Nos dias 25 e 26 de outubro, a justiça eleitoral realizou ações em 17 universidades públicas, de nove estados, para coibir suposta prática de propaganda eleitoral. As operações incluíram a suspensão de eventos, apreensão de cartazes, faixas e de outros materiais e a fiscalização de aulas. No Ceará, além de dois campus da Uece, um da Universidade da Integração Internacional da Lusofonia Afro-Brasileira (Unilab) foi alvo das intervenções.

 

As decisões judiciais que determinaram intervenções nas universidades foram suspensas no dia seguinte, 27, pela ministra Cármen Lúcia, do Supremo Tribunal Federal (STF). Entretanto, "o clima de tensão" se manteve, afirma a primeira tesoureira do Sindicato Nacional dos Docentes do Ensino Superior (Andes), Raquel Dias Araújo, também professora da Universidade Estadual do Ceará (UECE).

 

Raquel Araújo explica que acontecimentos posteriores acentuaram o problema. Entre "uma série de ataques contra professores", ela destaca o caso da deputada estadual eleita pelo PSL em Santa Catarina Ana Carolina Campagnolo (PSL), que criou um "canal de denúncias" contra professores na internet e pediu que estudantes enviassem vídeos de discursos "político-partidários ou ideológicos" de docentes em sala de aula, após o resultado do segundo turno.

 

A iniciativa está sob investigação Ministério Público Federal (MPF) e, no dia 31, uma liminar da Justiça de Santa Catarina determinou que Campagnolo retire das redes sociais publicações incentivando alunos a delatarem professores.
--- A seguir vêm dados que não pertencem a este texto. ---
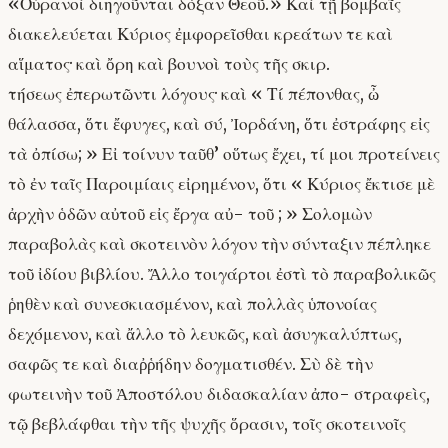
«Οὐρανοὶ διηγοῦνται δόξαν Θεοῦ.» Καὶ τῇ βομβαῖς
διακελεύεται Κύριος ἐμφορεῖσθαι κρεάτων τε καὶ
αἵματος· καὶ ὄρη καὶ βουνοὶ τοὺς τῆς σκιρ.
τήσεως ἐπερωτῶντι λόγους· καὶ « Τί πέπονθας, ὦ
θάλασσα, ὅτι ἔφυγες, καὶ σύ, Ἰορδάνη, ὅτι ἐστράφης εἰς
τὰ ὀπίσω; » Εἰ τοίνυν ταῦθ’ οὕτως ἔχει, τί μοι προτείνεις
τὸ ἐν ταῖς Παροιμίαις εἰρημένον, ὅτι « Κύριος ἔκτισε μὲ
ἀρχὴν ὁδῶν αὐτοῦ εἰς ἔργα αὐ- τοῦ ; » Σολομὼν
παραβολὰς καὶ σκοτεινὸν λόγον τὴν σύνταξιν πέπληκε
τοῦ ἰδίου βιβλίου. Ἄλλο τοιγάρτοι ἐστὶ τὸ παραβολικῶς
ῥηθὲν καὶ συνεσκιασμένον, καὶ πολλὰς ὑπονοίας
δεχόμενον, καὶ ἄλλο τὸ λευκῶς, καὶ ἀσυγκαλύπτως,
σαφῶς τε καὶ διαῤῥήδην δογματισθέν. Σὺ δὲ τὴν
φωτεινὴν τοῦ Ἀποστόλου διδασκαλίαν ἀπο- στραφεὶς,
τῷ βεβλάφθαι τὴν τῆς ψυχῆς ὅρασιν, τοῖς σκοτεινοῖς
Segundo relatos de Raquel Araújo e de Sâmbara Paula Ribeiro, presidente do Sindicato de Docentes da Universidade Estadual do Ceará (SindUECE), na esteira desses eventos os dois sindicatos têm tomado conhecimento de ações promovendo "um controle da comunidade acadêmica, ameaçando inclusive professores".

 

A preocupação é intensificada porque algumas das recentes interferências nas instituições de ensino visavam manifestações contra o fascismo e a favor da democracia. "Nós já temos um passado autoritário, que naquele momento atacou muito as universidades e que obviamente gera apreensão, pela história e pelas sinalizações que estão sendo dadas", diz Helena Martins, professora do curso de Publicidade e Propaganda da Universidade Federal do Ceará (UFC), referindo-se ao período ditatorial.

 

Entretanto, Martins explica que é difícil definir a situação dentro das universidades devido à autonomia universitária e a composição diversa das instituições. Na contramão dos relatos apreensivos, Glauco Barreira, professor da faculdade de Direito da UFC, afirma que no ambiente universitário onde está inserido não há "exasperação".

 

"Eu vejo as discussões de ideias, alguns (professores) prognosticando melhorias para o governo, outros prognosticando uma má gestão, mas sem qualquer situação mais tensa.", relata, acrescentando que talvez a tranquilidade se deva à percepção, entre acadêmicos de Direito, de que há mecanismos da Justiça para refrear autoritarismos e abusos de poder.

O pleno do STF determinou por unanimidade a suspensão das decisões que autorizaram a entrada de policiais em universidades, confirmando a liminar concedida pela ministra Cármen Lúcia no dia 27.

 

Alguns dos professores com os quais O POVO conversou na semana passada sobre as tensões nas universidades não quiseram dar entrevista temendo represálias. "Nós estamos na mira", justificou um deles. O Sindicato dos Docentes das Universidades Federais do Estado do Ceará (ADUFC) comunicou que a diretoria da entidade deverá se reunir e divulgar posicionamento em breve. Procurado para informar sobre a situação dos alunos da UFC, o Diretório Central dos Estudantes (DCE) da Universidade informou que o assunto ainda será discutido.